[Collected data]
□ □ □
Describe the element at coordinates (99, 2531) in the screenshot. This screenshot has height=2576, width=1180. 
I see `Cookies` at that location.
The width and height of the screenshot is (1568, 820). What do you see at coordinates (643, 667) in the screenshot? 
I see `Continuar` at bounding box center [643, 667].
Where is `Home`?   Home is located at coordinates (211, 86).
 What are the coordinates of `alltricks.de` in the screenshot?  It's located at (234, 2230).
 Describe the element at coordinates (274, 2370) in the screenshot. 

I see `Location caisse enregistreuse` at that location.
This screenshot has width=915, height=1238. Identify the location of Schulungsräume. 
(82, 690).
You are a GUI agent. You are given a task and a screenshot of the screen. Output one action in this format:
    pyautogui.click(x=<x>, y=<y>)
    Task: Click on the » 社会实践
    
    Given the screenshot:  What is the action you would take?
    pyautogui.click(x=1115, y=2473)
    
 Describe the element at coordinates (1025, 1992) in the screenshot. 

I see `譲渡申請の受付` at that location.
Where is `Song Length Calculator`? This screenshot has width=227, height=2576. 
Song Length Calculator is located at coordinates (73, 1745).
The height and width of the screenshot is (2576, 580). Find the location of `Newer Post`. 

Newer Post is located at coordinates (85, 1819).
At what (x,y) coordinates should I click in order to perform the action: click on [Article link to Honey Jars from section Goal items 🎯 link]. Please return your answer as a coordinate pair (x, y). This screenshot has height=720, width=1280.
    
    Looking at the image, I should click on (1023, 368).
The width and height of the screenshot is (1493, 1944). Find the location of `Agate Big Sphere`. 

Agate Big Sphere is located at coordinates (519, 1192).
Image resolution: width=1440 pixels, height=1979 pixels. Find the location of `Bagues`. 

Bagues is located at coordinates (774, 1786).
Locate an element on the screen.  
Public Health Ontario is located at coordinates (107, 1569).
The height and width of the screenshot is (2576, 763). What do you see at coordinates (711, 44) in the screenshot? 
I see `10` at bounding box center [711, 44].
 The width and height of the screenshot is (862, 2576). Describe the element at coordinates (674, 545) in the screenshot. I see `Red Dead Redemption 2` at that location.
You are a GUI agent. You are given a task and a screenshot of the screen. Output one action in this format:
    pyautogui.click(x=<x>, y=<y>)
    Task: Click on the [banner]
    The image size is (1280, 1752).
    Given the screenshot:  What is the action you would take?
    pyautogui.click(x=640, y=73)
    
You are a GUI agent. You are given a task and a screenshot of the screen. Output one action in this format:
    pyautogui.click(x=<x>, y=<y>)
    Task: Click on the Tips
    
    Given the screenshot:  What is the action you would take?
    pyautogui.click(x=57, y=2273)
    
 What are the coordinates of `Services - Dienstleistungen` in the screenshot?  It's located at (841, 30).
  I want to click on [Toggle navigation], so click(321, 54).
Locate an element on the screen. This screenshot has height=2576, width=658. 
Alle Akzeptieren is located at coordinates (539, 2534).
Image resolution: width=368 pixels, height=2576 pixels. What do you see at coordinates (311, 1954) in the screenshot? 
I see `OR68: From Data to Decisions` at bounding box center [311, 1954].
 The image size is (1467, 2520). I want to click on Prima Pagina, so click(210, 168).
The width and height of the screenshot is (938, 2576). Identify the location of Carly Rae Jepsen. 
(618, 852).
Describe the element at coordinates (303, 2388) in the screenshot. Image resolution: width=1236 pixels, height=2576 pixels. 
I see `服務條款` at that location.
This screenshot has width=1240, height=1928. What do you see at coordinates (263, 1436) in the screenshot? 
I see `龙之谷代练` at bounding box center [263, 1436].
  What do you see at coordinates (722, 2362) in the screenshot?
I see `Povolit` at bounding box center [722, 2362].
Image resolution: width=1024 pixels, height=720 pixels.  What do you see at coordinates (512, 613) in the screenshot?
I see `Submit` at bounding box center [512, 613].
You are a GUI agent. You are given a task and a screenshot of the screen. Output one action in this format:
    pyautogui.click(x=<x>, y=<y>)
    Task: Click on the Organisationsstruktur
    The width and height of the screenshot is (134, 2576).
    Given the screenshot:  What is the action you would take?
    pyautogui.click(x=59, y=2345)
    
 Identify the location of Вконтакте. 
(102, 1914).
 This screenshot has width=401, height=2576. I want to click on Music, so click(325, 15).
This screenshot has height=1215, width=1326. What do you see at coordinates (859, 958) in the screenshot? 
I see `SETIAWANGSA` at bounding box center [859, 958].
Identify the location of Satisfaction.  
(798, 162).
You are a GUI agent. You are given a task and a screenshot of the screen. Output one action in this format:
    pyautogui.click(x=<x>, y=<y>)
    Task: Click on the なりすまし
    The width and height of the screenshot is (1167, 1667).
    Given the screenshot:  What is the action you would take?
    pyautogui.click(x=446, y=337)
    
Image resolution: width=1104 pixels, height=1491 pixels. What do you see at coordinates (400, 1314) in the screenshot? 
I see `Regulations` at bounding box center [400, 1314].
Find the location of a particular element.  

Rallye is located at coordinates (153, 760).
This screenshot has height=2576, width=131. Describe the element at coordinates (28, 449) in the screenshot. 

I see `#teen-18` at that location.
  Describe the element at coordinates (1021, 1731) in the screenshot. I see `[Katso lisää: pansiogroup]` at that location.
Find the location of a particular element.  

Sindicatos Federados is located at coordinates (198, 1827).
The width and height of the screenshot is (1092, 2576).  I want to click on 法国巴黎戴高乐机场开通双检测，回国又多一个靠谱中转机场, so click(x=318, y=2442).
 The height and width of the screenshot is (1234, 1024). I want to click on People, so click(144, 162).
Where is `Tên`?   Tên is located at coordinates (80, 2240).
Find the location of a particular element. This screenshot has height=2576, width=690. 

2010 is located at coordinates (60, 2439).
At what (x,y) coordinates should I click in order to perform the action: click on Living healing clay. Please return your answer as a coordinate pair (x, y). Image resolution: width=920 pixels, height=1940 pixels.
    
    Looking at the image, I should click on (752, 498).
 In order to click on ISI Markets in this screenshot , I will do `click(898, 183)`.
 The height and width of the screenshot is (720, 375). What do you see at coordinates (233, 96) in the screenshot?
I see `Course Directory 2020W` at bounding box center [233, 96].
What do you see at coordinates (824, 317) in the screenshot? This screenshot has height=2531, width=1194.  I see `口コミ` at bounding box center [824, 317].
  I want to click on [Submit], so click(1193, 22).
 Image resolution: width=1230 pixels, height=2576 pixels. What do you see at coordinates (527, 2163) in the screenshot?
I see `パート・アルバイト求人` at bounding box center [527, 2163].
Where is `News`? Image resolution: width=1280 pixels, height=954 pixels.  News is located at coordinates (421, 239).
□ □ □
▸ **Work required**
Set the lines down exactly as they stand, beginning at the one that contains "Find the location of a particular element. This" and stopping after the last line of the entries above.

▸ **Reply to the exercise**
Find the location of a particular element. This screenshot has height=2576, width=690. 

2010 is located at coordinates (60, 2439).
At what (x,y) coordinates should I click in order to perform the action: click on Living healing clay. Please return your answer as a coordinate pair (x, y). Image resolution: width=920 pixels, height=1940 pixels.
    
    Looking at the image, I should click on (752, 498).
 In order to click on ISI Markets in this screenshot , I will do `click(898, 183)`.
 The height and width of the screenshot is (720, 375). What do you see at coordinates (233, 96) in the screenshot?
I see `Course Directory 2020W` at bounding box center [233, 96].
What do you see at coordinates (824, 317) in the screenshot? This screenshot has height=2531, width=1194.  I see `口コミ` at bounding box center [824, 317].
  I want to click on [Submit], so click(1193, 22).
 Image resolution: width=1230 pixels, height=2576 pixels. What do you see at coordinates (527, 2163) in the screenshot?
I see `パート・アルバイト求人` at bounding box center [527, 2163].
Where is `News`? Image resolution: width=1280 pixels, height=954 pixels.  News is located at coordinates (421, 239).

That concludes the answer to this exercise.